Border Patrol agents apprehended nearly 13,000 members of "family units" last month, the latest data show, the highest August total ever recorded. The increase followed President Trump's decision to back off the provision of his "zero tolerance" crackdown that separated children from parents in an attempt to deter illegal migration.
Migration numbers typically rebound in August after a summer lull. Overall, the number of foreigners apprehended or deemed "inadmissible" at border crossings rose to 46,560 in August, up from 39,953 in July.
Homeland Security officials said the arrival of so many families was due to court-imposed restrictions limiting the duration children may be detained in immigration jails. The result, officials say, is that parents bring children as a way to win quick release from government custody and avoid deportation.
"The numbers have continued to increase because this is a well-known avenue to arrive in the U.S. and be allowed to stay," said Customs and Border Protection Commissioner Kevin McAleenan, calling the trend "a crisis of significant proportions, from a humanitarian perspective and a security perspective."

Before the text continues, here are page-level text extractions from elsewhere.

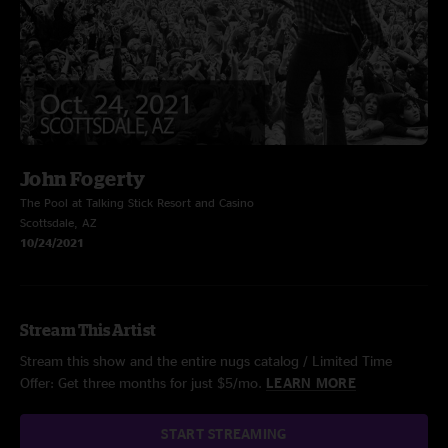
John Fogerty
The Pool at Talking Stick Resort and Casino
Scottsdale, AZ
10/24/2021
Stream This Artist
Stream this show and the entire nugs catalog / Limited Time
Offer: Get three months for just $5/mo.
LEARN MORE
START STREAMING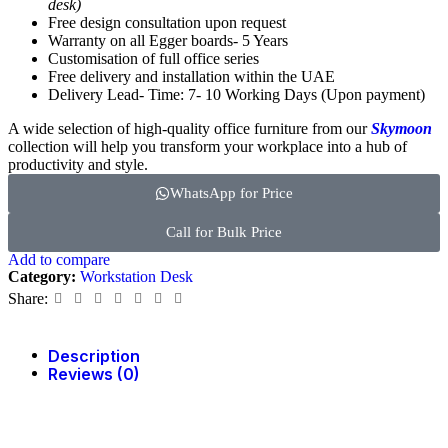
desk)
Free design consultation upon request
Warranty on all Egger boards- 5 Years
Customisation of full office series
Free delivery and installation within the UAE
Delivery Lead- Time: 7- 10 Working Days (Upon payment)
A wide selection of high-quality office furniture from our
Skymoon
collection will help you transform your workplace into a hub of
productivity and style.
WhatsApp for Price
Call for Bulk Price
Add to compare
Category:
Workstation Desk
Share:
Description
Reviews (0)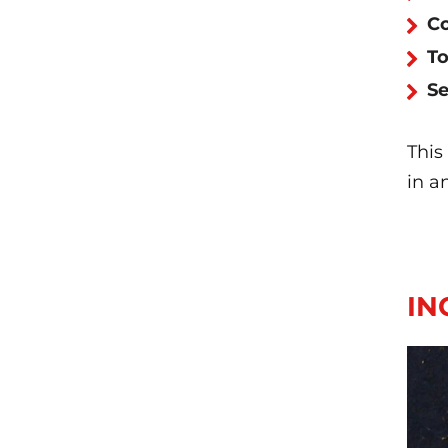
Co
To
Se
This
in a
IN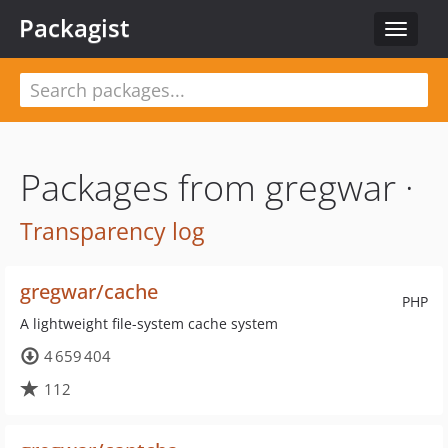
Packagist
Toggle
navigat
Packages from gregwar ·
Transparency log
gregwar/cache
PHP
A lightweight file-system cache system
4 659 404
112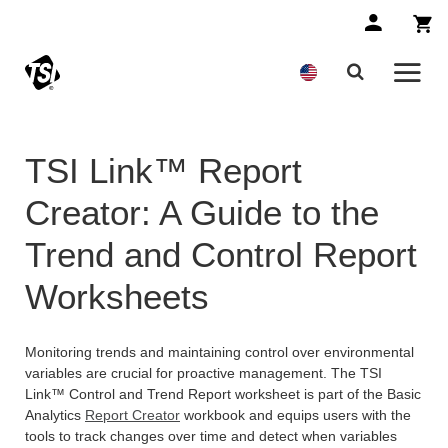
TSI Link™ Report
Creator: A Guide to the
Trend and Control Report
Worksheets
Monitoring trends and maintaining control over environmental
variables are crucial for proactive management. The TSI
Link™ Control and Trend Report worksheet is part of the Basic
Analytics
Report Creator
workbook and equips users with the
tools to track changes over time and detect when variables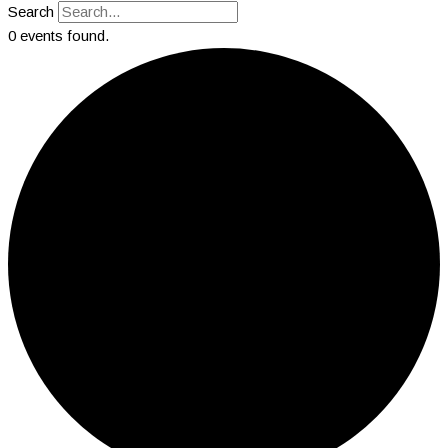
Search
0 events found.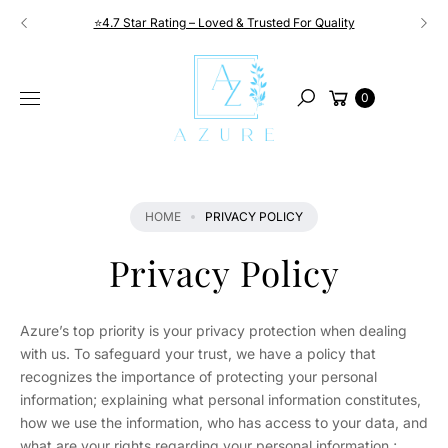
Skip to
⭐4.7 Star Rating – Loved & Trusted For Quality
content
Cart
0
Search
HOME
PRIVACY POLICY
Privacy Policy
Azure’s top priority is your privacy protection when dealing
with us. To safeguard your trust, we have a policy that
recognizes the importance of protecting your personal
information; explaining what personal information constitutes,
how we use the information, who has access to your data, and
what are your rights regarding your personal information.;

Agents working in South Texas described August as a busy month of rafts coming across the Rio Grande and groups so large they had to be loaded onto Border Patrol buses.
Nearly all family members appearing at the border are from the "Northern Triangle" of Central America — Guatemala, Honduras and El Salvador — where homicide rates and grinding poverty have fueled emigration for decades.
What's changed, officials say, is the growing recognition in Central America of what they call "loopholes" in U.S. enforcement.
"Smugglers and traffickers understand our broken immigration laws better than most and know that if a family unit illegally enters the U.S. they are likely to be released into the interior," Department of Homeland Security spokesman Tyler Houlton said.
According to the latest DHS statistics, he added, more than 98 percent of family members from El Salvador, Guatemala, and Honduras who arrived between October 2016 and the end of June are still present in the United States.
The number of migrants under age 18 in U.S. custody also rose last month, and the Department of Health and Human Services said Tuesday it has 12,800 minors in its system of shelters, a record number.